KIGALI, 22 March 2021 – Health officials in Rwanda have recorded 12 cases of the new variants of COVID-19 first detected in South Africa and the United Kingdom (UK).
Ten cases of the South African variant (B.1.351) and two of the UK variant (B.1.1.7) were identified last week, according to Rwanda’s health minister, Daniel Ngamije, speaking during an interview with the state-owned broadcaster.
The variants were found in 400 samples screened “between October 2020 and February 2021,” Nganije told Rwandan radio-television corporation.
The variants were detected on travelers coming into the country at the Kigali International Airport.
The infected individuals were isolated until they tested negative, the minister said.
Rwanda is one of 17 African counties that have been added to a travel ban by the United Kingdom for fear travel from there could spread the South African variant to the UK.
The sixteen other countries are Angola, Botswana, Burundi, Cape Verde, DR Congo, Eswatini, Lesotho, Malawi, Mauritius, Mozambique, Namibia, Seychelles, Tanzania, Zambia, Zimbabwe, and South Africa, of course.
The ban is for all travelers coming from or transiting through any of the 17 African countries.

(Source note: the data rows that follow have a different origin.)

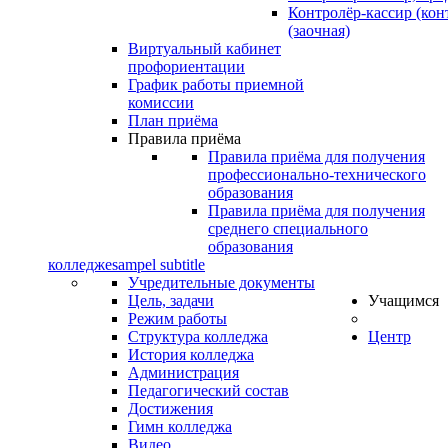
Контролёр-кассир (кон
(заочная)
Виртуальный кабинет
профориентации
График работы приемной
комиссии
План приёма
Правила приёма
Правила приёма для получения
профессионально-технического
образования
Правила приёма для получения
среднего специального
образования
колледже
sampel subtitle
Учредительные документы
Цель, задачи
Учащимся
Режим работы
Структура колледжа
Центр
История колледжа
Администрация
Педагогический состав
Достижения
Гимн колледжа
Видео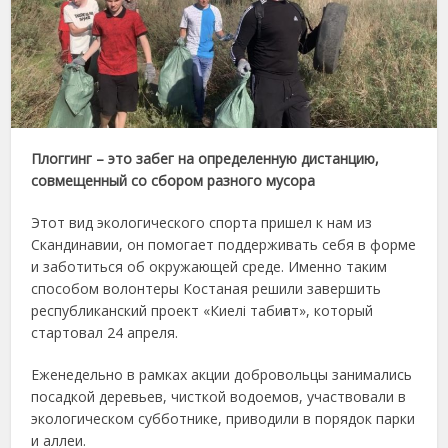
Плоггинг – это забег на определенную дистанцию,
совмещенный со сбором разного мусора
Этот вид экологического спорта пришел к нам из
Скандинавии, он помогает поддерживать себя в форме
и заботиться об окружающей среде. Именно таким
способом волонтеры Костаная решили завершить
республиканский проект «Киелі табиғат», который
стартовал 24 апреля.
Еженедельно в рамках акции добровольцы занимались
посадкой деревьев, чисткой водоемов, участвовали в
экологическом субботнике, приводили в порядок парки
и аллеи.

A total of 33 countries are considered red zones and travel from them has been banned by the UK.
Anyone admitted into the UK from these countries must quarantine for ten days in UK government-approved hotels.
Travelers retained in such hotels must pay no less than $100 per night for an estimated grand total of $2387 (2,000 euros) over the quarantine period.
Rwanda has been advancing rapidly in its rollout of the COVID-19 vaccination campaign.
As of Monday, the country’s health ministry said 97 percent of the more than 340,000 doses of the Oxford-AstraZeneca and Pfizer vaccines received have already been administered.
Rwanda has recorded nearly 21,000 cases of the new coronavirus with 290 deaths as of Monday.